Since the copy must match the original, write out each record word for word, skipping only the pictures.

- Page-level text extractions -

★ ★ ★ ★

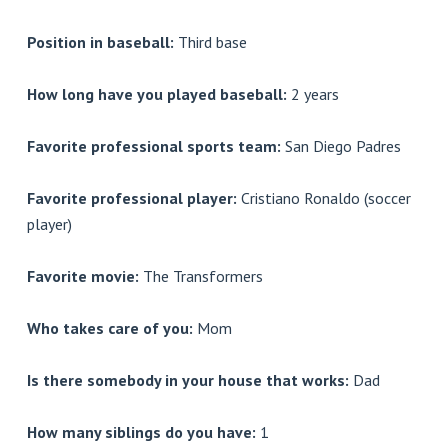
Position in baseball:
Third base
How long have you played baseball:
2 years
Favorite professional sports team:
San Diego Padres
Favorite professional player:
Cristiano Ronaldo (soccer
player)
Favorite movie:
The Transformers
Who takes care of you:
Mom
Is there somebody in your house that works:
Dad
How many siblings do you have:
1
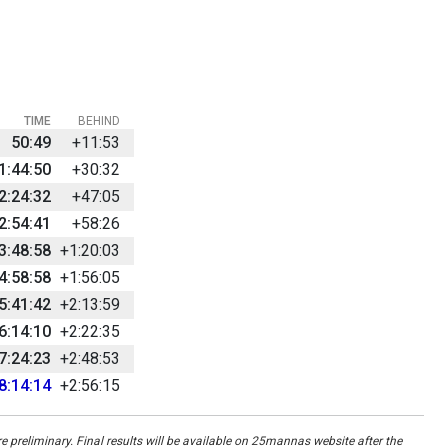
TIME
BEHIND
50:49
+11:53
1:44:50
+30:32
2:24:32
+47:05
2:54:41
+58:26
3:48:58
+1:20:03
4:58:58
+1:56:05
5:41:42
+2:13:59
6:14:10
+2:22:35
7:24:23
+2:48:53
8:14:14
+2:56:15
re preliminary. Final results will be available on 25mannas website after the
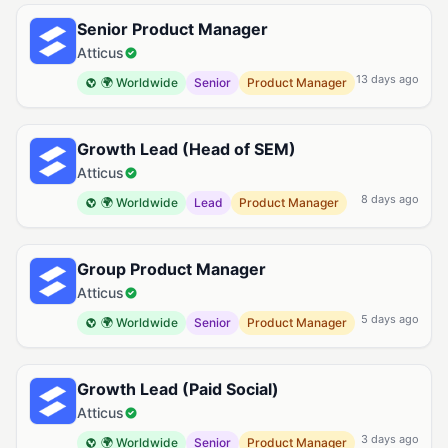
Senior Product Manager
Atticus
13 days ago
🌍 Worldwide
Senior
Product Manager
Growth Lead (Head of SEM)
Atticus
8 days ago
🌍 Worldwide
Lead
Product Manager
Group Product Manager
Atticus
5 days ago
🌍 Worldwide
Senior
Product Manager
Growth Lead (Paid Social)
Atticus
3 days ago
🌍 Worldwide
Senior
Product Manager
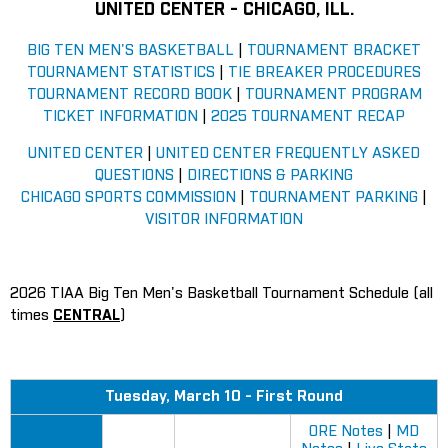
UNITED CENTER - CHICAGO, ILL
.
BIG TEN MEN'S BASKETBALL
|
TOURNAMENT BRACKET
TOURNAMENT STATISTICS
|
TIE BREAKER PROCEDURES
TOURNAMENT RECORD BOOK
|
TOURNAMENT PROGRAM
TICKET INFORMATION
|
2025 TOURNAMENT RECAP
UNITED CENTER
|
UNITED CENTER FREQUENTLY ASKED
QUESTIONS
|
DIRECTIONS & PARKING
CHICAGO SPORTS COMMISSION
|
TOURNAMENT PARKING
|
VISITOR INFORMATION
2026 TIAA Big Ten Men's Basketball Tournament Schedule (all
times
CENTRAL
)
Tuesday, March 10 - First Round
ORE Notes
|
MD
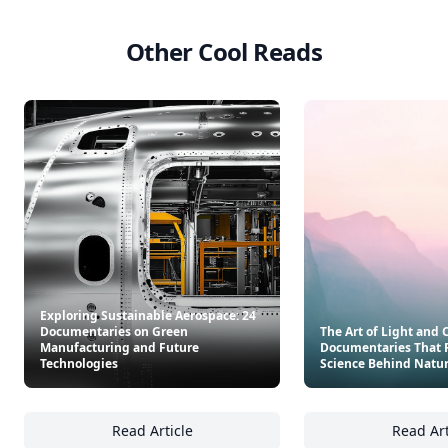
Other Cool Reads
Exploring Sustainable Aerospace: 24
Documentaries on Green
The Art of Light and C
Manufacturing and Future
Documentaries That 
Technologies
Science Behind Natu
Read Article
Read Art
Exploring Sustainable Aerospace: 24 Docum
Th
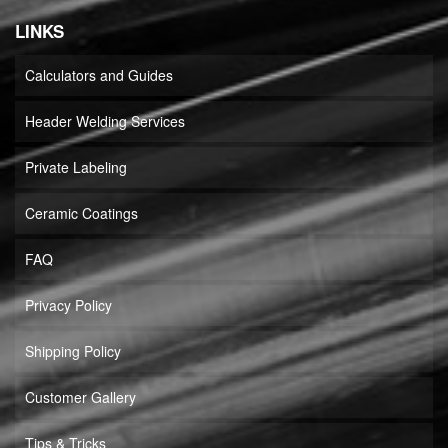
LINKS
Calculators and Guides
Header Welding Services
Private Labeling
Ceramic Coatings
FAQ
Privacy Policy
Shipping Policy
Customer Gallery
Tips & Tricks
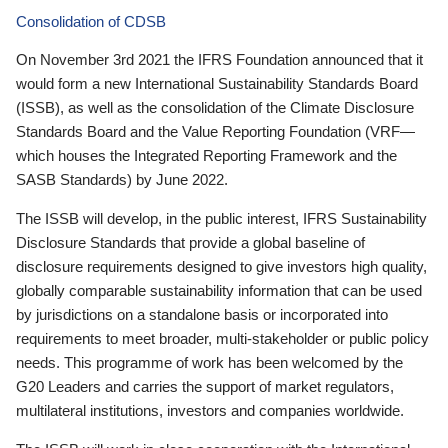
Consolidation of CDSB
On November 3rd 2021 the IFRS Foundation announced that it
would form a new International Sustainability Standards Board
(ISSB), as well as the consolidation of the Climate Disclosure
Standards Board and the Value Reporting Foundation (VRF—
which houses the Integrated Reporting Framework and the
SASB Standards) by June 2022.
The ISSB will develop, in the public interest, IFRS Sustainability
Disclosure Standards that provide a global baseline of
disclosure requirements designed to give investors high quality,
globally comparable sustainability information that can be used
by jurisdictions on a standalone basis or incorporated into
requirements to meet broader, multi-stakeholder or public policy
needs. This programme of work has been welcomed by the
G20 Leaders and carries the support of market regulators,
multilateral institutions, investors and companies worldwide.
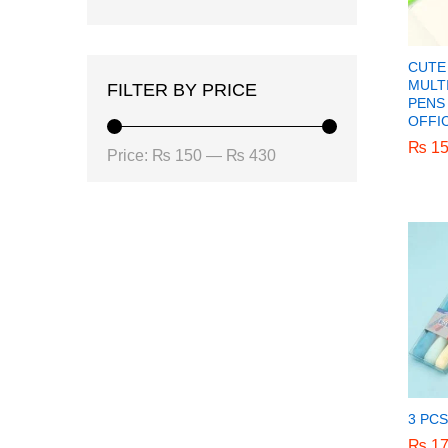
CUTE
MULT
FILTER BY PRICE
PENS 
OFFI
₨
₨
15
15
Min
Max
Price:
₨ 150
—
₨ 430
price
price
3 PC
₨
₨
17
17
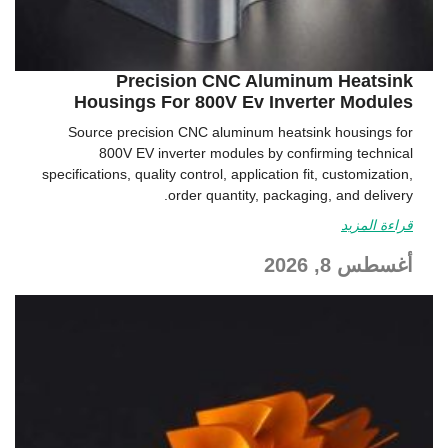
Precision CNC Aluminum Heatsink
Housings For 800V Ev Inverter Modules
Source precision CNC aluminum heatsink housings for
800V EV inverter modules by confirming technical
specifications, quality control, application fit, customization,
order quantity, packaging, and delivery.
قراءة المزيد
أغسطس 8, 2026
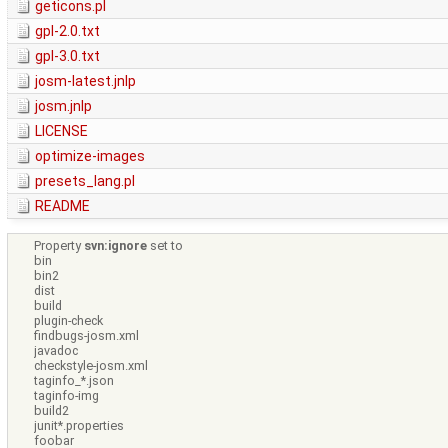
geticons.pl
gpl-2.0.txt
gpl-3.0.txt
josm-latest.jnlp
josm.jnlp
LICENSE
optimize-images
presets_lang.pl
README
Property
svn:ignore
set to
bin
bin2
dist
build
plugin-check
findbugs-josm.xml
javadoc
checkstyle-josm.xml
taginfo_*.json
taginfo-img
build2
junit*.properties
foobar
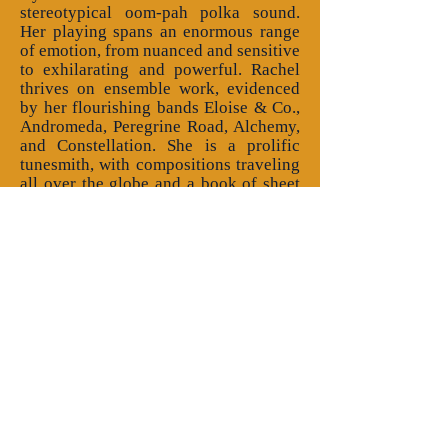
stereotypical oom-pah polka sound.
Her playing spans an enormous range
of emotion, from nuanced and sensitive
to exhilarating and powerful. Rachel
thrives on ensemble work, evidenced
by her flourishing bands Eloise & Co.,
Andromeda, Peregrine Road, Alchemy,
and Constellation. She is a prolific
tunesmith, with compositions traveling
all over the globe and a book of sheet
music that sold 800 copies in just the
first few years. She collaborates with
choreographer Susan Kevra, and their
collection of English country dance
and tune pairings will be
available
here
in early 2026. Rachel
plays a major role on 5 full-length
albums and appears as a studio
musician on numerous others. Her
band Eloise & Co. released a new
album called "avec Elodie" in Oct,
2025, available
here
. Rachel was
awarded a Vermont Arts Council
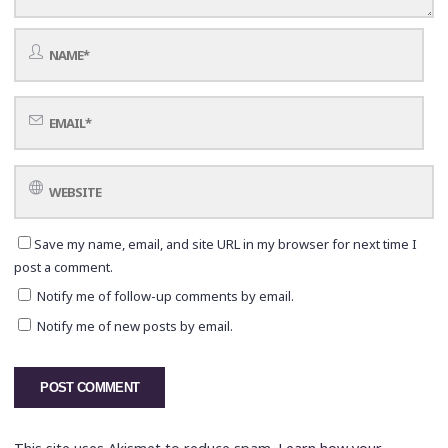
Save my name, email, and site URL in my browser for next time I
post a comment.
Notify me of follow-up comments by email.
Notify me of new posts by email.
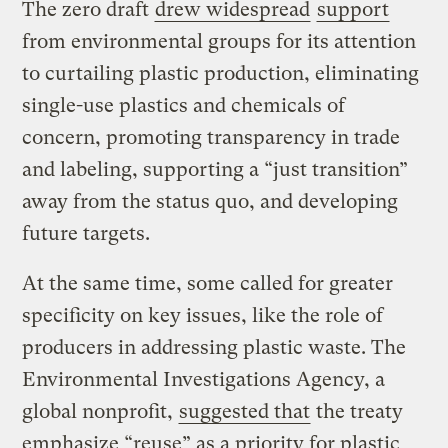
The zero draft
drew widespread
support
from environmental groups for its attention
to curtailing plastic production, eliminating
single-use plastics and chemicals of
concern, promoting transparency in trade
and labeling, supporting a “just transition”
away from the status quo, and developing
future targets.
At the same time, some called for greater
specificity on key issues, like the role of
producers in addressing plastic waste. The
Environmental Investigations Agency, a
global nonprofit,
suggested that
the treaty
emphasize “reuse” as a priority for plastic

★ ★ ★ ★

- Worked solution -
Position in baseball:
Third base
How long have you played baseball:
2 years
Favorite professional sports team:
San Diego Padres
Favorite professional player:
Cristiano Ronaldo (soccer
player)
Favorite movie:
The Transformers
Who takes care of you:
Mom
Is there somebody in your house that works:
Dad
How many siblings do you have:
1
TIME
BEHIND
50:49
+11:53
1:44:50
+30:32
2:24:32
+47:05
2:54:41
+58:26
3:48:58
+1:20:03
4:58:58
+1:56:05
5:41:42
+2:13:59
6:14:10
+2:22:35
7:24:23
+2:48:53
8:14:14
+2:56:15
re preliminary. Final results will be available on 25mannas website after the
Senior Product Manager
Atticus
13 days ago
🌍 Worldwide
Senior
Product Manager
Growth Lead (Head of SEM)
Atticus
8 days ago
🌍 Worldwide
Lead
Product Manager
Group Product Manager
Atticus
5 days ago
🌍 Worldwide
Senior
Product Manager
Growth Lead (Paid Social)
Atticus
3 days ago
🌍 Worldwide
Senior
Product Manager
UNITED CENTER - CHICAGO, ILL
.
BIG TEN MEN'S BASKETBALL
|
TOURNAMENT BRACKET
TOURNAMENT STATISTICS
|
TIE BREAKER PROCEDURES
TOURNAMENT RECORD BOOK
|
TOURNAMENT PROGRAM
TICKET INFORMATION
|
2025 TOURNAMENT RECAP
UNITED CENTER
|
UNITED CENTER FREQUENTLY ASKED
QUESTIONS
|
DIRECTIONS & PARKING
CHICAGO SPORTS COMMISSION
|
TOURNAMENT PARKING
|
VISITOR INFORMATION
2026 TIAA Big Ten Men's Basketball Tournament Schedule (all
times
CENTRAL
)
Tuesday, March 10 - First Round
ORE Notes
|
MD
Other Cool Reads
Exploring Sustainable Aerospace: 24
Documentaries on Green
The Art of Light and C
Manufacturing and Future
Documentaries That 
Technologies
Science Behind Natu
Read Article
Read Art
Exploring Sustainable Aerospace: 24 Docum
Th
LINKS
Calculators and Guides
Header Welding Services
Private Labeling
Ceramic Coatings
FAQ
Privacy Policy
Shipping Policy
Customer Gallery
Tips & Tricks
Consolidation of CDSB
On November 3rd 2021 the IFRS Foundation announced that it
would form a new International Sustainability Standards Board
(ISSB), as well as the consolidation of the Climate Disclosure
Standards Board and the Value Reporting Foundation (VRF—
which houses the Integrated Reporting Framework and the
SASB Standards) by June 2022.
The ISSB will develop, in the public interest, IFRS Sustainability
Disclosure Standards that provide a global baseline of
disclosure requirements designed to give investors high quality,
globally comparable sustainability information that can be used
by jurisdictions on a standalone basis or incorporated into
requirements to meet broader, multi-stakeholder or public policy
needs. This programme of work has been welcomed by the
G20 Leaders and carries the support of market regulators,
multilateral institutions, investors and companies worldwide.
CUTE
MULT
FILTER BY PRICE
PENS 
OFFI
₨
₨
15
15
Min
Max
Price:
₨ 150
—
₨ 430
price
price
3 PC
₨
₨
17
17
Precision CNC Aluminum Heatsink
Housings For 800V Ev Inverter Modules
Source precision CNC aluminum heatsink housings for
800V EV inverter modules by confirming technical
specifications, quality control, application fit, customization,
order quantity, packaging, and delivery.
قراءة المزيد
أغسطس 8, 2026
geticons.pl
gpl-2.0.txt
gpl-3.0.txt
josm-latest.jnlp
josm.jnlp
LICENSE
optimize-images
presets_lang.pl
README
Property
svn:ignore
set to
bin
bin2
dist
build
plugin-check
findbugs-josm.xml
javadoc
checkstyle-josm.xml
taginfo_*.json
taginfo-img
build2
junit*.properties
foobar
stereotypical oom-pah polka sound.
Her playing spans an enormous range
of emotion, from nuanced and sensitive
to exhilarating and powerful. Rachel
thrives on ensemble work, evidenced
by her flourishing bands Eloise & Co.,
Andromeda, Peregrine Road, Alchemy,
and Constellation. She is a prolific
tunesmith, with compositions traveling
all over the globe and a book of sheet
music that sold 800 copies in just the
first few years. She collaborates with
choreographer Susan Kevra, and their
collection of English country dance
and tune pairings will be
available
here
in early 2026. Rachel
plays a major role on 5 full-length
albums and appears as a studio
musician on numerous others. Her
band Eloise & Co. released a new
album called "avec Elodie" in Oct,
2025, available
here
. Rachel was
awarded a Vermont Arts Council
Save my name, email, and site URL in my browser for next time I
post a comment.
Notify me of follow-up comments by email.
Notify me of new posts by email.
The zero draft
drew widespread
support
from environmental groups for its attention
to curtailing plastic production, eliminating
single-use plastics and chemicals of
concern, promoting transparency in trade
and labeling, supporting a “just transition”
away from the status quo, and developing
future targets.
At the same time, some called for greater
specificity on key issues, like the role of
producers in addressing plastic waste. The
Environmental Investigations Agency, a
global nonprofit,
suggested that
the treaty
emphasize “reuse” as a priority for plastic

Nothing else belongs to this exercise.